“We should not wish John to become radical.”

In her voice, the whole of old Kings Port was enshrined: hereditary faith and hereditary standards, mellow with the adherence of generations past, and solicitous for the boy of the young generation. I saw her eyes soften at the thought of him; and throughout the rest of our talk to its end her gaze would now and then return to me, shadowed with disapproval.

I addressed Mrs. Gregory. “By his ‘present stubborn course’ I suppose you mean the Custom House.”

“All of us deplore his obstinacy. His Aunt Eliza has strongly but vainly expostulated with him. And after that, Miss Josephine felt obliged to tell him that he need not come to see her again until he resigned a position which reflects ignominy upon us all.”

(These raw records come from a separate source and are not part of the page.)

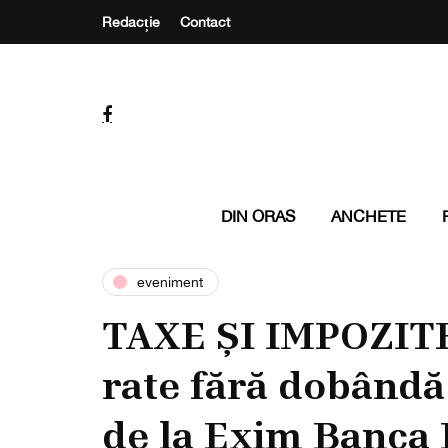
Redacție
Contact
DIN ORAS
ANCHETE
eveniment
TAXE ȘI IMPOZITE
rate fără dobândă
de la Exim Banca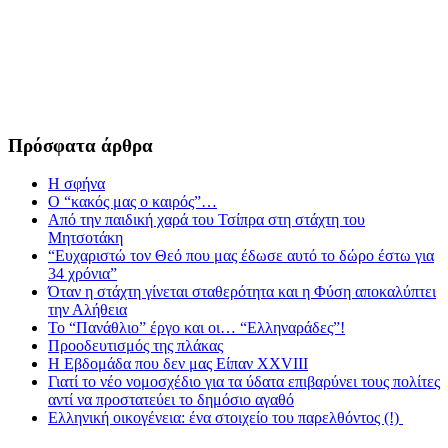
Πρόσφατα άρθρα
Η σφήνα
Ο “κακός μας ο καιρός”…
Από την παιδική χαρά του Τσίπρα στη στάχτη του
Μητσοτάκη
“Ευχαριστώ τον Θεό που μας έδωσε αυτό το δώρο έστω για
34 χρόνια”
Όταν η στάχτη γίνεται σταθερότητα και η Φύση αποκαλύπτει
την Αλήθεια
Το “Πανάθλιο” έργο και οι… “Ελληναράδες”!
Προοδευτισμός της πλάκας
Η Εβδομάδα που δεν μας Είπαν XXVIII
Γιατί το νέο νομοσχέδιο για τα ύδατα επιβαρύνει τους πολίτες
αντί να προστατεύει το δημόσιο αγαθό
Ελληνική οικογένεια: ένα στοιχείο του παρελθόντος (!)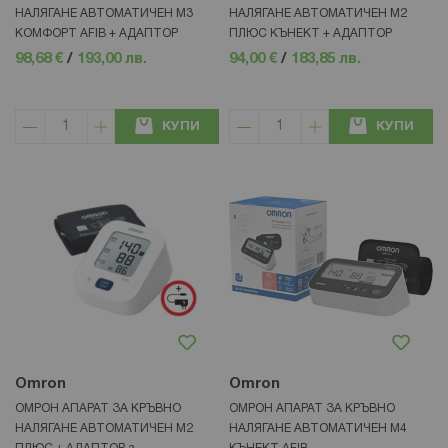
НАЛЯГАНЕ АВТОМАТИЧЕН М3
НАЛЯГАНЕ АВТОМАТИЧЕН М2
КОМФОРТ AFIB + АДАПТОР
ПЛЮС КЪНЕКТ + АДАПТОР
98,68 €
/
193,00 лв.
94,00 €
/
183,85 лв.
КУПИ
КУПИ
Omron
Omron
ОМРОН АПАРАТ ЗА КРЪВНО
ОМРОН АПАРАТ ЗА КРЪВНО
НАЛЯГАНЕ АВТОМАТИЧЕН М2
НАЛЯГАНЕ АВТОМАТИЧЕН М4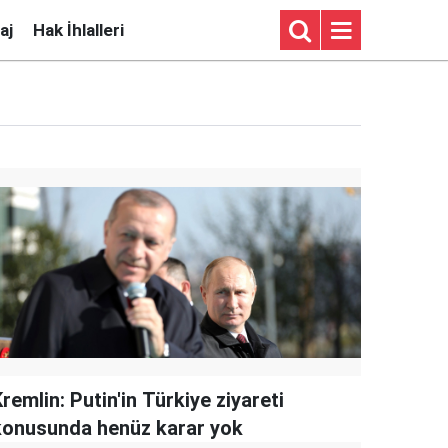
aj
Hak İhlalleri
remlin: Putin'in Türkiye ziyareti
konusunda henüz karar yok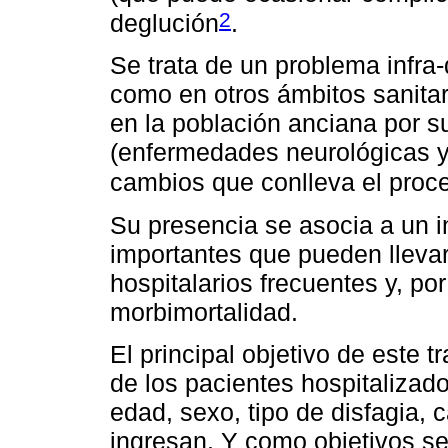
2
deglución
.
Se trata de un problema infra-
como en otros ámbitos sanitar
en la población anciana por s
(enfermedades neurológicas y
cambios que conlleva el proc
Su presencia se asocia a un 
importantes que pueden llevar
hospitalarios frecuentes y, po
morbimortalidad.
El principal objetivo de este t
de los pacientes hospitalizado
edad, sexo, tipo de disfagia, 
ingresan. Y como objetivos se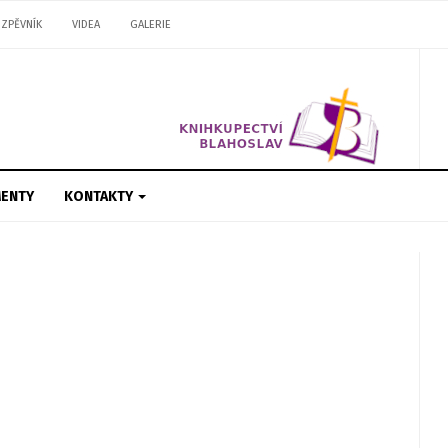
ZPĚVNÍK
VIDEA
GALERIE
ENTY
KONTAKTY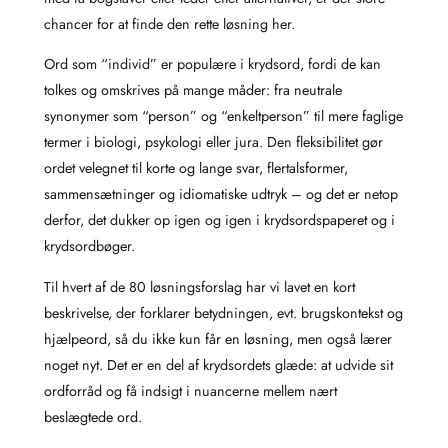
chancer for at finde den rette løsning her.
Ord som “individ” er populære i krydsord, fordi de kan
tolkes og omskrives på mange måder: fra neutrale
synonymer som “person” og “enkeltperson” til mere faglige
termer i biologi, psykologi eller jura. Den fleksibilitet gør
ordet velegnet til korte og lange svar, flertalsformer,
sammensætninger og idiomatiske udtryk – og det er netop
derfor, det dukker op igen og igen i krydsordspaperet og i
krydsordbøger.
Til hvert af de 80 løsningsforslag har vi lavet en kort
beskrivelse, der forklarer betydningen, evt. brugskontekst og
hjælpeord, så du ikke kun får en løsning, men også lærer
noget nyt. Det er en del af krydsordets glæde: at udvide sit
ordforråd og få indsigt i nuancerne mellem nært
beslægtede ord.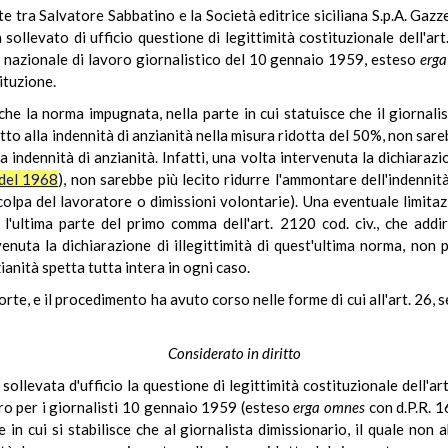
e tra Salvatore Sabbatino e la Società editrice siciliana S.p.A. Gazze
llevato di ufficio questione di legittimità costituzionale dell'ar
tivo nazionale di lavoro giornalistico del 10 gennaio 1959, esteso
erg
ituzione.
che la norma impugnata, nella parte in cui statuisce che il giornali
ritto alla indennità di anzianità nella misura ridotta del 50%, non sar
 indennità di anzianità. Infatti, una volta intervenuta la dichiarazi
 del 1968
), non sarebbe più lecito ridurre l'ammontare dell'indennit
colpa del lavoratore o dimissioni volontarie). Una eventuale limitaz
 l'ultima parte del primo comma dell'art. 2120 cod. civ., che addir
enuta la dichiarazione di illegittimità di quest'ultima norma, non 
zianità spetta tutta intera in ogni caso.
te, e il procedimento ha avuto corso nelle forme di cui all'art. 26
Considerato in diritto
 sollevata d'ufficio la questione di legittimità costituzionale dell'a
oro per i giornalisti 10 gennaio 1959 (esteso
erga omnes
con d.P.R. 1
e in cui si stabilisce che al giornalista dimissionario, il quale non 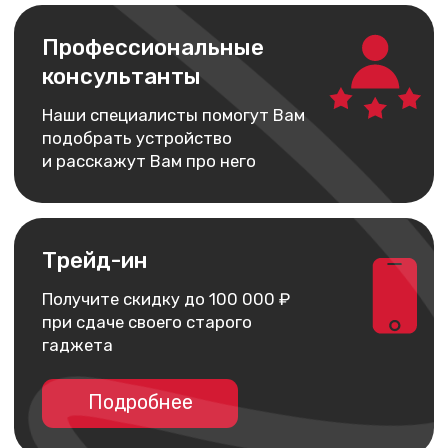
Политика конфиденциальности
Публичная оферта
Обмен и возврат
Доставка и оплата
Гарантия
Разработка сайта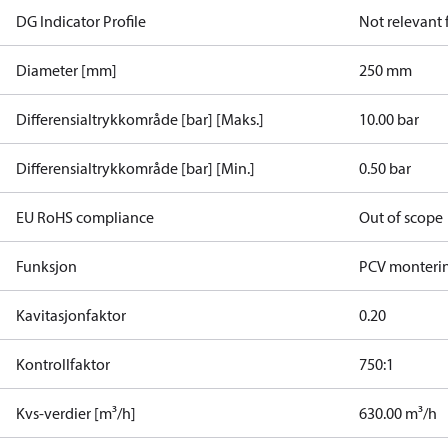
DG Indicator Profile
Not relevant
Diameter [mm]
250 mm
Differensialtrykkområde [bar] [Maks.]
10.00 bar
Differensialtrykkområde [bar] [Min.]
0.50 bar
EU RoHS compliance
Out of scope
Funksjon
PCV monterin
Kavitasjonfaktor
0.20
Kontrollfaktor
750:1
Kvs-verdier [m³/h]
630.00 m³/h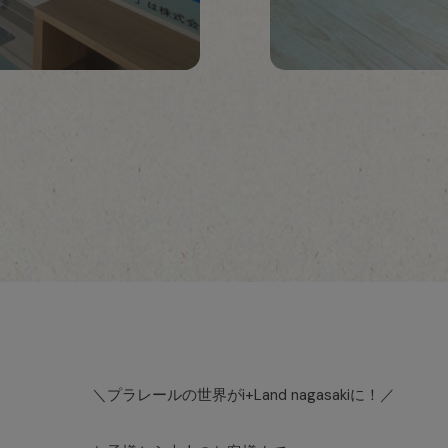
＼プラレールの世界がi+Land nagasakiに！／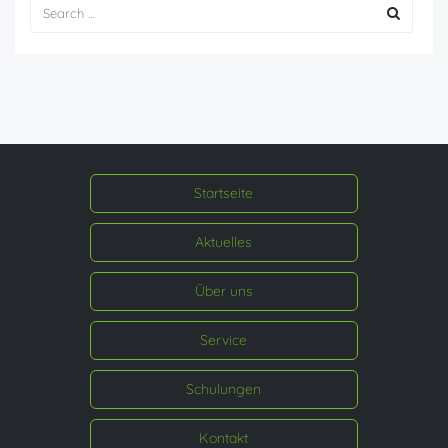
Startseite
Aktuelles
Über uns
Service
Schulungen
Kontakt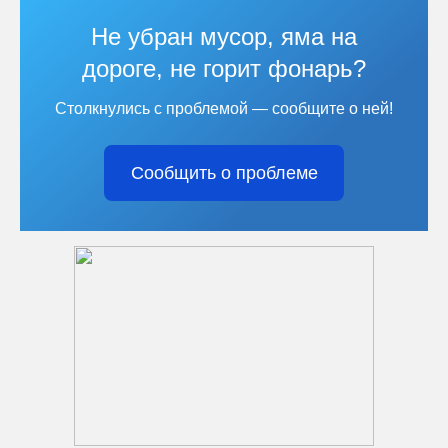
Не убран мусор, яма на
дороге, не горит фонарь?
Столкнулись с проблемой — сообщите о ней!
Сообщить о проблеме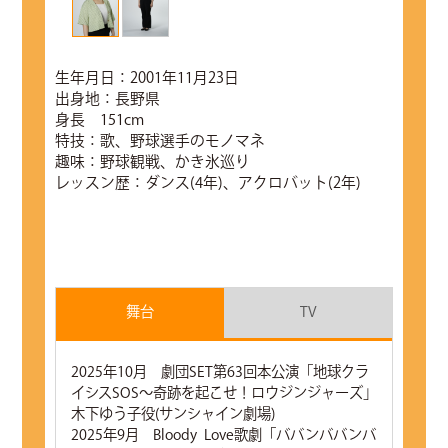
生年月日：2001年11月23日
出身地：長野県
身長 151cm
特技：歌、野球選手のモノマネ
趣味：野球観戦、かき氷巡り
レッスン歴：ダンス(4年)、アクロバット(2年)
舞台
TV
2025年10月 劇団SET第63回本公演「地球クラ
イシスSOS～奇跡を起こせ！ロウジンジャーズ」
木下ゆう子役(サンシャイン劇場)
2025年9月 Bloody Love歌劇「ババンババンバ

I suppressed a whistle. I thought (as I have said earlier) that I had caught a full vision of John Mayrant’s present plight. But my imagination had not soared to the height of Miss Josephine St. Michael’s act of discipline. This, it must have been, that the boy had checked himself from telling me in the churchyard. What a character of sterner times was Miss Josephine! I thought of Aunt Carola, but even she was not quite of this iron, and I said so to Mrs. Gregory. “I doubt if there be any old lady left in the North,” I said, “capable of such antique severity.”

But Mrs. Gregory opened my eyes still further. “Oh, you’d have them if you had the negro to deal with as we have him. Miss Josephine,” she added, “has to-day removed her sentence of banishment.”

I felt on the verge of new discoveries. “What!” I exclaimed, “and did she relent?”

“New circumstances intervened,” Mrs. Gregory loftily explained. “There was an occurrence—an encounter, in fact—in which John Mayrant fittingly punished one who had presumed. Upon hearing of it, this morning, Miss Josephine sent a message to John that he might resume visiting her.

“But that is perfectly grand!” I cried in my delight over Miss Josephine as a character.

“It is perfectly natural,” returned Mrs. Gregory, quietly. “John has behaved with credit throughout. He was at length made to see that circumstances forbade any breach between his family and that of the other young man. John held back—who would not, after such an insult?—but Miss Josephine was firm, and he has promised to call and shake hands. My cousin, Doctor Beaugarcon, assures me that the young man’s injuries are trifling—a week will see him restored and presentable again.”